------ EXCERPTED RECORDS

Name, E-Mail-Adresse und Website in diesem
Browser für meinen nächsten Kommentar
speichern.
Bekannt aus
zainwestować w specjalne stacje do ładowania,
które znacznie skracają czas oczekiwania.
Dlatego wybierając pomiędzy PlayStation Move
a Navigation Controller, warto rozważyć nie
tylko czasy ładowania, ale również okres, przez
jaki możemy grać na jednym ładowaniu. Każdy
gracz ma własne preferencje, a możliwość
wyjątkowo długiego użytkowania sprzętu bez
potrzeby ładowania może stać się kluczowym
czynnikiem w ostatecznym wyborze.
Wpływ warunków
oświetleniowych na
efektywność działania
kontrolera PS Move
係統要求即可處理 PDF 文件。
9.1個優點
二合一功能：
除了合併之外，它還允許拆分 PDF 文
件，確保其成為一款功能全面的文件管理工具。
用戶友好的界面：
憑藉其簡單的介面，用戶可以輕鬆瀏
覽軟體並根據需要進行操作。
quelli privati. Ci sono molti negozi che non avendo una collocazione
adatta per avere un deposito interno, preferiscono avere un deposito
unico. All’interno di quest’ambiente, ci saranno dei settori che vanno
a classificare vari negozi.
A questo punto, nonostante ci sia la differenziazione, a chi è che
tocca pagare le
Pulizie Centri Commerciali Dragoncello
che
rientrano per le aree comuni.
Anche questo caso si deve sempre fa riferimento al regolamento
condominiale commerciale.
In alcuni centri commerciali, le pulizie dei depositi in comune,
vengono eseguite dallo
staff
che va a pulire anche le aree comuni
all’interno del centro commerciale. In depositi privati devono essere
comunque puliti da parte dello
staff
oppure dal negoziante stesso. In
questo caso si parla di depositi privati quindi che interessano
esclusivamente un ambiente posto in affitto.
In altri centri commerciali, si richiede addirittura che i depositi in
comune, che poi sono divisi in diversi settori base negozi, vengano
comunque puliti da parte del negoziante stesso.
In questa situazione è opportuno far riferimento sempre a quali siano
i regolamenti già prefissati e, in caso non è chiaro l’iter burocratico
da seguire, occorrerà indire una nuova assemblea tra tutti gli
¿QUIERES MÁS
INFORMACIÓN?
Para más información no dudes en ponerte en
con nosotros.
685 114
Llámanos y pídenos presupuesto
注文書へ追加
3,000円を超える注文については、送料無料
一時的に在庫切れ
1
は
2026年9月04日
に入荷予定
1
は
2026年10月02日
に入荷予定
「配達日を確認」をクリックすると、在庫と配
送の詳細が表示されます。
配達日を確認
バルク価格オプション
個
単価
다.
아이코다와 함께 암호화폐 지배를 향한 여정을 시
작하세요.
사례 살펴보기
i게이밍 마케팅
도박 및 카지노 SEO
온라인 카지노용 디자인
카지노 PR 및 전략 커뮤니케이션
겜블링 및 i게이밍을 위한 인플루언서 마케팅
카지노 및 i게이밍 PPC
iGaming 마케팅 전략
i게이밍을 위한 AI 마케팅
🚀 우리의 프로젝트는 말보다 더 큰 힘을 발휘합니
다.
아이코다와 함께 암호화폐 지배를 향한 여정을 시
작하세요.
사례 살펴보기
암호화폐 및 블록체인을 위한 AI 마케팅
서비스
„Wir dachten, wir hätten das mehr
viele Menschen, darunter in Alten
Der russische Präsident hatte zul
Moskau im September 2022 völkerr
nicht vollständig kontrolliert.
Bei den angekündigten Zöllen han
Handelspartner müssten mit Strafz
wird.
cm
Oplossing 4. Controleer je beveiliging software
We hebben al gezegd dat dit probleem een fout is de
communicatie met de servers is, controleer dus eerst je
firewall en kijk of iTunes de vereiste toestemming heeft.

------------

Only lines holding the string "aree" are wanted; gather each one from the entries above.

rientrano per le aree comuni.
che va a pulire anche le aree comuni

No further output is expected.